Während mir Max diese Geschichte erzählt sind wir schon längst in den Wirren der Weinberge eingetaucht. Ich würde mich hier sofort verlieren – Wege über Wege und Reihen neben Reihen von Weinstöcken. Herrlich! Die Sonne brennt vom blauen Himmel und der Wein wächst und gedeiht. Die Region hier lebt von der geografisch günstigen Lage. Zwischen Schwarzwald und den Vogesen befindet sich das Markgräflerland wie in einem Schlauch. Die warme Luft wird von Süden hineingetrieben und ermöglicht ein perfektes Weinklima. Max gerät ins Schwärmen – über die Leidenschaft der Weinbauern, das Klima, den Boden. Nach wenigen Augenblicken könnte man meinen, ich bin zu Besuch bei einem eingesessenen Winzer – der Vermouth ist weit weg und der Wein im Fokus. Eine völlig neue Betrachtungsweise, die auch Max selber erst lernen musste, wie er gesteht.

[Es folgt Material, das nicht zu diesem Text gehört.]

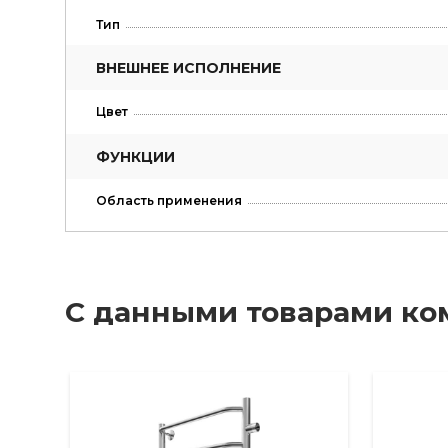
Тип
ВНЕШНЕЕ ИСПОЛНЕНИЕ
Цвет
ФУНКЦИИ
Область применения
С данными товарами ко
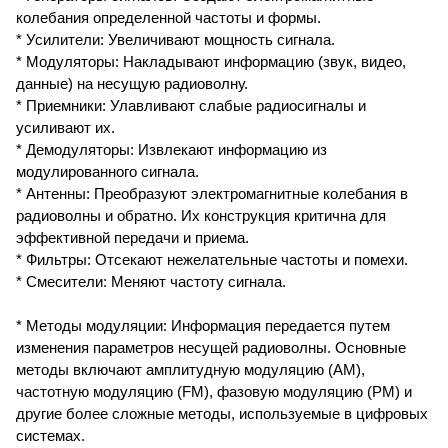
колебания определенной частоты и формы.
* Усилители: Увеличивают мощность сигнала.
* Модуляторы: Накладывают информацию (звук, видео,
данные) на несущую радиоволну.
* Приемники: Улавливают слабые радиосигналы и
усиливают их.
* Демодуляторы: Извлекают информацию из
модулированного сигнала.
* Антенны: Преобразуют электромагнитные колебания в
радиоволны и обратно. Их конструкция критична для
эффективной передачи и приема.
* Фильтры: Отсекают нежелательные частоты и помехи.
* Смесители: Меняют частоту сигнала.
* Методы модуляции: Информация передается путем
изменения параметров несущей радиоволны. Основные
методы включают амплитудную модуляцию (AM),
частотную модуляцию (FM), фазовую модуляцию (PM) и
другие более сложные методы, используемые в цифровых
системах.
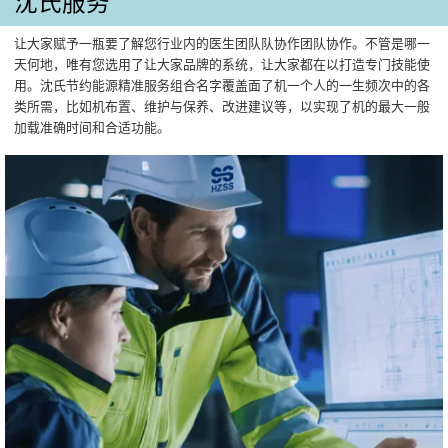
沈氏服务
让大家赋予一瓶要了解您行业内的医生团队队协作团队协作。不管是哪一
天何地，唯有您选用了让大家品牌的系统，让大家都在以打造专门技能使
用。沈氏节约能源精准服务组合名字覆盖面了机一个人的一生频次中的各
类所需，比如机布置、维护与保养、改进建议等，以实现了机的最大一般
加载准确时间和合适功能。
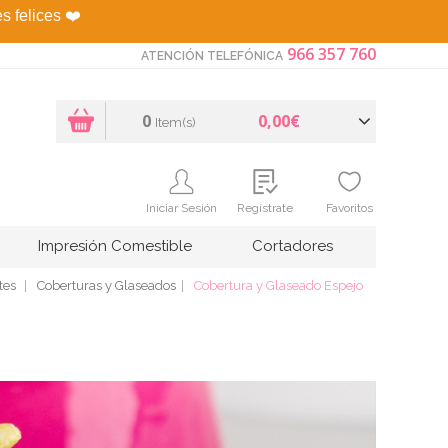
es felices
❤️
966 357 760
ATENCIÓN TELEFÓNICA
0
0,00€
Item(s)
Iniciar Sesión
Regístrate
Favoritos
Impresión Comestible
Cortadores
tes
Coberturas y Glaseados
Cobertura y Glaseado Espejo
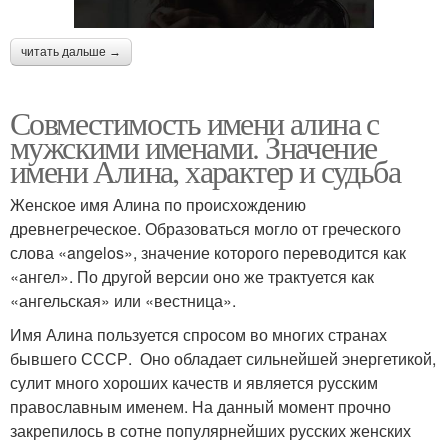
читать дальше →
Совместимость имени алина с
мужскими именами. Значение
имени Алина, характер и судьба
Женское имя Алина по происхождению
древнегреческое. Образоваться могло от греческого
слова «angelos», значение которого переводится как
«ангел». По другой версии оно же трактуется как
«ангельская» или «вестница».
Имя Алина пользуется спросом во многих странах
бывшего СССР. Оно обладает сильнейшей энергетикой,
сулит много хороших качеств и является русским
православным именем. На данный момент прочно
закрепилось в сотне популярнейших русских женских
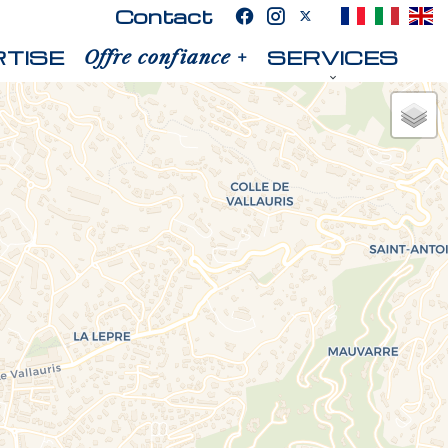
Contact
TISE
SERVICES
Offre confiance +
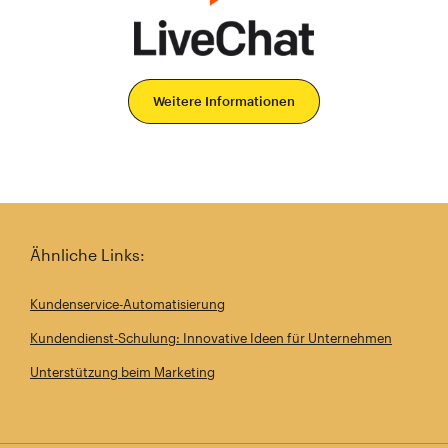
Weitere Informationen
Ähnliche Links:
Kundenservice-Automatisierung
Kundendienst-Schulung: Innovative Ideen für Unternehmen
Unterstützung beim Marketing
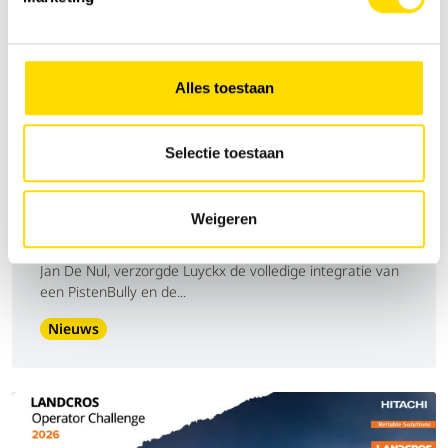
Alles toestaan
Selectie toestaan
Luyckx integreert PistenBully en
machinesturing op Jan De Nul’s Sunfish
kabeltrencher
Weigeren
Voor de Sunfish, de nieuwe intertidale kabeltrencher van
Jan De Nul, verzorgde Luyckx de volledige integratie van
een PistenBully en de...
Nieuws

Mit jedem Schluck ein Stück Region
Die anfängliche Skepsis der Winzer gegenüber den Vermouth-Machern weichte einer kreativen Zusammenarbeit. Mittlerweile kommen Sie und bringen die kleinen Schätze aus ihren Kellern – Jahrgangsweise höchster Qualität. Echte Vintage-Weine inklusive. Und so variiert auch der genutzte Wein – je nachdem welchen Vermouth man gerade macht. Belsazar Rose Vintage – da war doch was.

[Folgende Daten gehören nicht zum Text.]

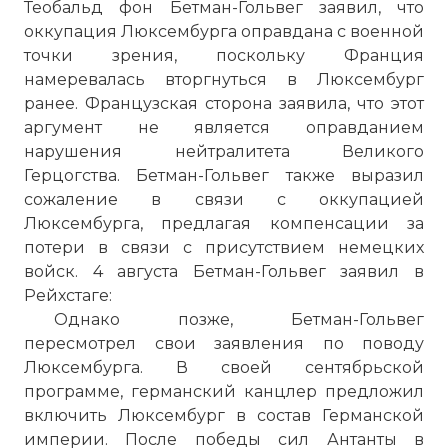
Теобальд фон Бетман-Гольвег заявил, что
оккупация Люксембурга оправдана с военной
точки зрения, поскольку Франция
намеревалась вторгнуться в Люксембург
ранее. Французская сторона заявила, что этот
аргумент не является оправданием
нарушения нейтралитета Великого
Герцогства. Бетман-Гольвег также выразил
сожаление в связи с оккупацией
Люксембурга, предлагая компенсации за
потери в связи с присутствием немецких
войск. 4 августа Бетман-Гольвег заявил в
Рейхстаге
:
Однако позже, Бетман-Гольвег
пересмотрел свои заявления по поводу
Люксембурга. В своей сентябрьской
программе, германский канцлер предложил
включить Люксембург в состав Германской
империи. После победы сил Антанты в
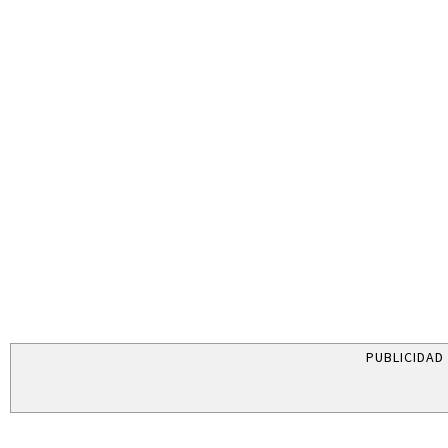
PUBLICIDAD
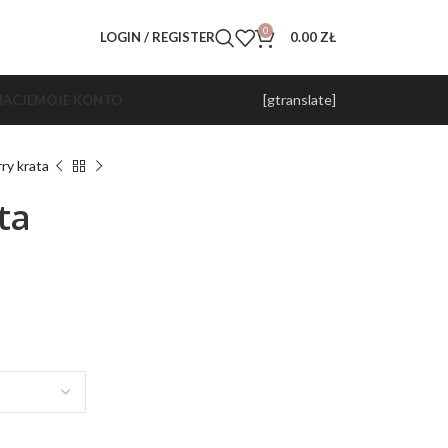
0
LOGIN / REGISTER
0.00
ZŁ
[gtranslate]
ACJE
MOJE KONTO
ry krata
ta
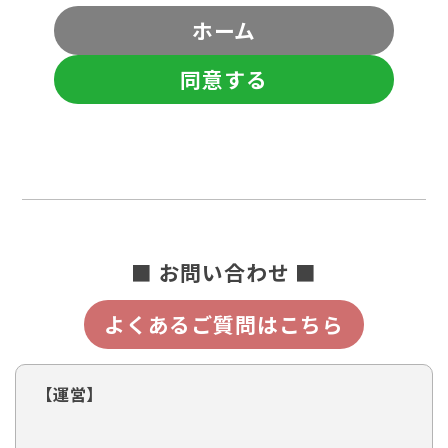
ホーム
同意する
■ お問い合わせ ■
よくあるご質問はこちら
【運営】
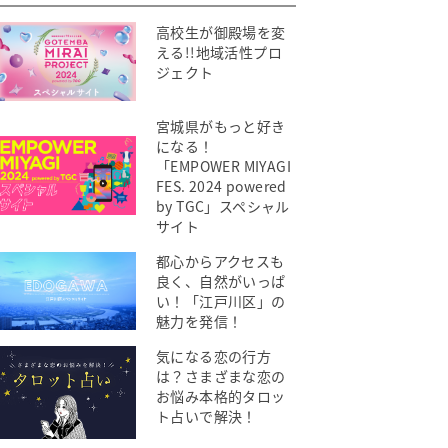
高校生が御殿場を変
える!!地域活性プロ
ジェクト
宮城県がもっと好き
になる！
「EMPOWER MIYAGI
FES. 2024 powered
by TGC」スペシャル
サイト
都心からアクセスも
良く、自然がいっぱ
い！「江戸川区」の
魅力を発信！
気になる恋の行方
は？さまざまな恋の
お悩み本格的タロッ
ト占いで解決！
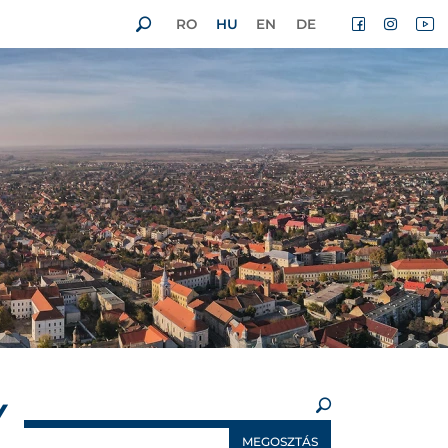
RO
HU
EN
DE
×
Y
MEGOSZTÁS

Einen verspäteten Lunch gibt es in einer kleinen Ortschaft mitten auf dem Platz im Schatten der Bäume. Elsässer Flammkuchen. Wir geraten ins Gespräch über Handwerk, Trends und vor allem über die Region. Über die konservative Einstellung der Leute, die Wertigkeit und die Wichtigkeit von Vertrauen und Herkunft. Dabei vergessen wir gehörig die Zeit. Aber die ist hier auch nicht so wichtig – in der Toskana Deutschlands. Wie sehr das passt, merkt man an der Ruhe der Leute. Das große B auf dem Nummernschild ist nur Anzeichen für den Firmensitz – der Inhalt und auch die Leidenschaft von Belsazar Vermouth kommen aus der Region des Markgräflerlands. Und das merkt man – Gut Ding braucht Weile.
Nach einigen Stunden kehren wir zurück in die Destillerie. Diese ganz private Führung war unglaublich aufschlussreich. Dafür meinen aller herzlichsten Dank – Es war ein fantastischer Nachmittag! Und für jeden, der sich mit etwas Zeit in der Region – eine halbe Stunde entfernt von Freiburg – befindet: Ein Besuch bei Schladerer und Belsazar lohnt sich definitiv!
In diesem Sinne – ein kühler Belsazar, der vermouthlich beste Aperitif der Welt.